Ban dogs from the beach?




The agenda for Tuesday’s meeting of the Board of County Commissioners was a long one and included key items regarding economic development, road abandonment and historic preservation.

So, it was little surprise that the Don Butler Commission Meeting Room was packed, standing-room-only, spilling out in the hallway, as full as it has been in months.

A little more than two hours into what became a four-hour marathon, it became clear that the vast majority of folks in attendance were there for action that was never broached by commissioners.

Dwayne Piergiovanni, a resident and businessman in South Gulf County, sought to press commissioners to increase enforcement of the county’s leash laws.

By the time the meeting rolled around, that plea had been conflated online and social media into an attempt to ban dogs from the beach.

And in this pet-friendly county, those were clearly tussling words.

Piergiovanni, with a power point presentation, said the incidence of unleashed nuisance dogs, either those soiling the beaches or jumping at or attacking others, were on the rise.

Too many people were not cleaning up after their dogs, he said, and too many were ignoring the county’s ordinance that requires all dogs to be leashed or otherwise under the control of their owners.

Piergiovanni offered several options for bolstering funding for enforcement of the leash laws and suggested the Gulf County Tourist Development Council should be more circumspect in how the pet-friendly beaches are marketed.

“We do have a leash law and the majority of people abide by it,” said Commissioner Phil McCroan to loud applause. “We are never going to get 100 percent (compliance), but the majority of people do the right thing.”

With one animal control officer and constrained funding, McCroan said, the county is doing the best it can to address any issues.

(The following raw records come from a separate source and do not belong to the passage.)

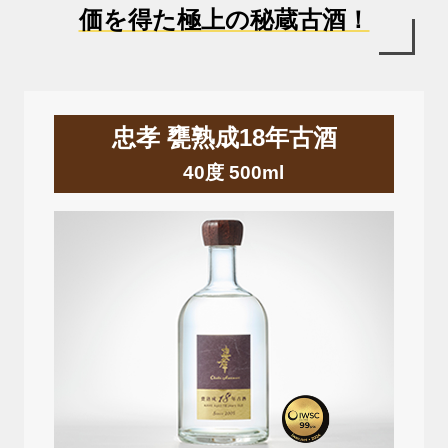
価を得た極上の秘蔵古酒！
忠孝 甕熟成18年古酒
40度 500ml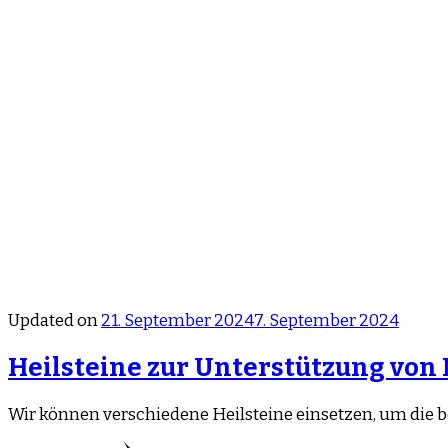
Updated on
21. September 2024
7. September 2024
Heilsteine zur Unterstützung vo
Wir können verschiedene Heilsteine einsetzen, um die b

Kelli Godwin, TDC executive director, added that the county consistently ranks at the top of lists of pet-friendly destinations and that the TDC emphasizes the leash laws when dealing with visitors.

Resident Kim Miller suggested additional signage and cleaning stations along the beach would at least be a start.

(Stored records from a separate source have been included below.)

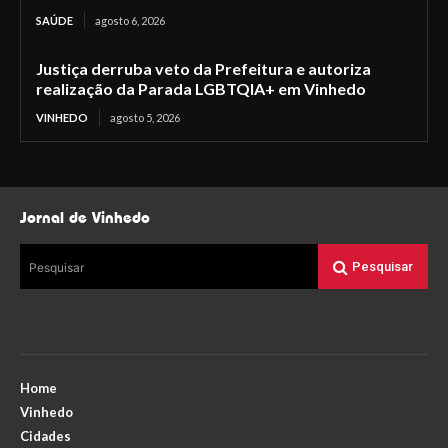
SAÚDE
agosto 6, 2026
Justiça derruba veto da Prefeitura e autoriza
realização da Parada LGBTQIA+ em Vinhedo
VINHEDO
agosto 5, 2026
Jornal de Vinhedo
Pesquisar
Pesquisar
Home
Vinhedo
Cidades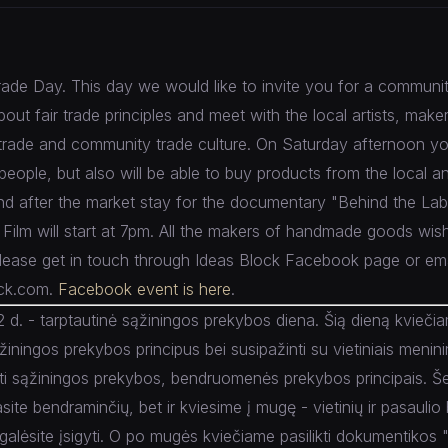
rade Day. This day we would like to invite you for a communi
bout fair trade principles and meet with the local artists, mak
r trade and community trade culture. On Saturday afternoon you
people, but also will be able to buy products from the local an
d after the market stay for the documentary "Behind the Lab
 Film will start at 7pm. All the makers of handmade goods wish
please get in touch through Ideas Block Facebook page or ema
ock.com.
Facebook event is here
.
 d. - tarptautinė sąžiningos prekybos diena. Šią dieną kvieči
žiningos prekybos principus bei susipažinti su vietiniais meninin
ėpti sąžiningos prekybos, bendruomenės prekybos principais. Š
asite bendraminčių, bet ir kviesime į mugę - vietinių ir pasaul
 galėsite įsigyti. O po mugės kviečiame pasilikti dokumentikos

The question of outlawing dogs from the beach never arose.

And, while the vast majority in attendance exited the meeting after the discussion, satisfied, several walked up to Piergiovanni and thanked him for raising the subject, no matter the blowback from the majority in the room.

Wewahitchka courthouse

The county is moving ahead with conveying the historic Wewahitchka Courthouse to North Florida Child Development, adding proviso language that would allow the conveyance to include a foundation formed by local pioneer families in order to pursue historic preservation efforts and grant funding.

Road abandonment

Commissioners halted any action to abandon Miscogee or Rish Harbor roads on the north end of the county.

The request to abandon had come from Deseret, but due to the presence of two historic cemeteries and another historical site, those two roads will remain county roads.

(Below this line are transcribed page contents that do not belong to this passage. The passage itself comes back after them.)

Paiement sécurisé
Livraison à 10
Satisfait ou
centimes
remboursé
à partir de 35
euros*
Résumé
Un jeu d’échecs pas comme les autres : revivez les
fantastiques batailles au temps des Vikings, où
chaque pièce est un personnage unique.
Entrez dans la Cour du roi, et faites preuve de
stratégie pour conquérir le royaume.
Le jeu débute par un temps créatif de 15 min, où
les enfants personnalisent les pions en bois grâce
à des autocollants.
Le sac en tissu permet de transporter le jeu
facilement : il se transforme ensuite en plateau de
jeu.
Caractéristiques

As part of an overall transaction with Deseret pertaining to other roads abandoned by the county, the county this week took formal possession of the Odena Boat landing and access road.

The conveyance will allow the county to pursue improvements to the landing.

Waste Pro amnesty day

Waste Pro will hold its annual Amnesty Day, during which people may dispose of items such as batteries, paint, oil and other items, the last Saturday in April at the Five Points Transfer Station.

County administrator Don Butler said the company was targeting that Saturday as the static date for the annual event.